Between the blog, books, speaking events, art exhibitions and a host of social networking sites, readers might believe PostSecret has all its bases covered.
But a new portal has opened in the anonymous community.
With the release of an iPhone app, secret-readers and writers have a new platform for sharing the funny thoughts, dark confessions and sexual fantasies that have given the PostSecret website more than 470 million hits.
At $1.99, the PostSecret app has become the No. 1 best selling app in America and Canada, with more than 200,000 secrets created and shared.
Frank Warren, curator and founder of PostSecret, said they decided to charge money for the app to avoid advertisements and to increase user value.
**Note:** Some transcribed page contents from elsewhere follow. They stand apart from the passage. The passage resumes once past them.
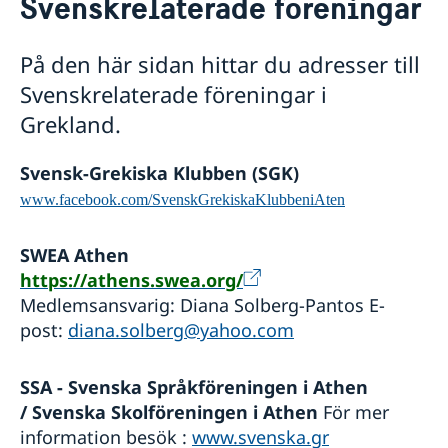
Svenskrelaterade föreningar
Svenskrelaterade föreningar
Svenskar i Världen
På den här sidan hittar du adresser till
Om oss
Svenskrelaterade föreningar i
Praktiktjänstgöring vid ambassaden i Athen
Så stöttar vi svenska företag
Dataskyddspolicy
Grekland.
Vi är en resurs för svenska företag
Aktuellt
Ledig tjänst
Team Sweden
Nyheter
Svensk-Grekiska Klubben (SGK)
Så kan du få stöd
Svenska företag i
Ändrad handläggningsprocess för
www.facebook.com/SvenskGrekiskaKlubbeniAten
Anmäl handelshinder
pappersansökningar
SWEA Athen
https://athens.swea.org/
Medlemsansvarig: Diana Solberg-Pantos E-
post:
diana.solberg@yahoo.com
SSA - Svenska Språkföreningen i Athen
/ Svenska Skolföreningen i Athen
För mer
information besök :
www.svenska.gr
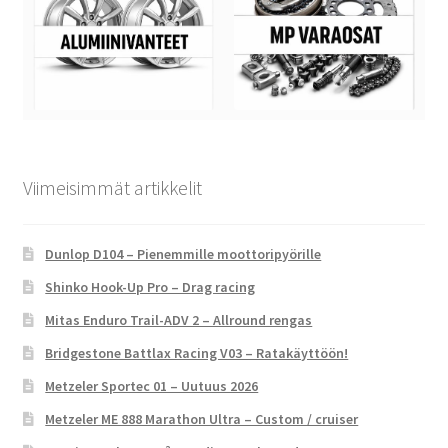
Viimeisimmät artikkelit
Dunlop D104 – Pienemmille moottoripyörille
Shinko Hook-Up Pro – Drag racing
Mitas Enduro Trail-ADV 2 – Allround rengas
Bridgestone Battlax Racing V03 – Ratakäyttöön!
Metzeler Sportec 01 – Uutuus 2026
Metzeler ME 888 Marathon Ultra – Custom / cruiser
“Keeping the blog was free, but creating an app costs tens of thousands of dollars,” Warren said. “We wanted people who use the app to feel like they’re invested in it, and we were afraid with a free app people would use it once or twice and then discard it.”
The app also includes the International Suicide Prevention Wiki, a comprehensive and current listing of suicide prevention hotlines and chat-lines. The ISP Wiki is available free to individuals and organizations to incorporate into other apps.
In the six years of its existence, the PostSecret community has raised more than half a million dollars for suicide prevention.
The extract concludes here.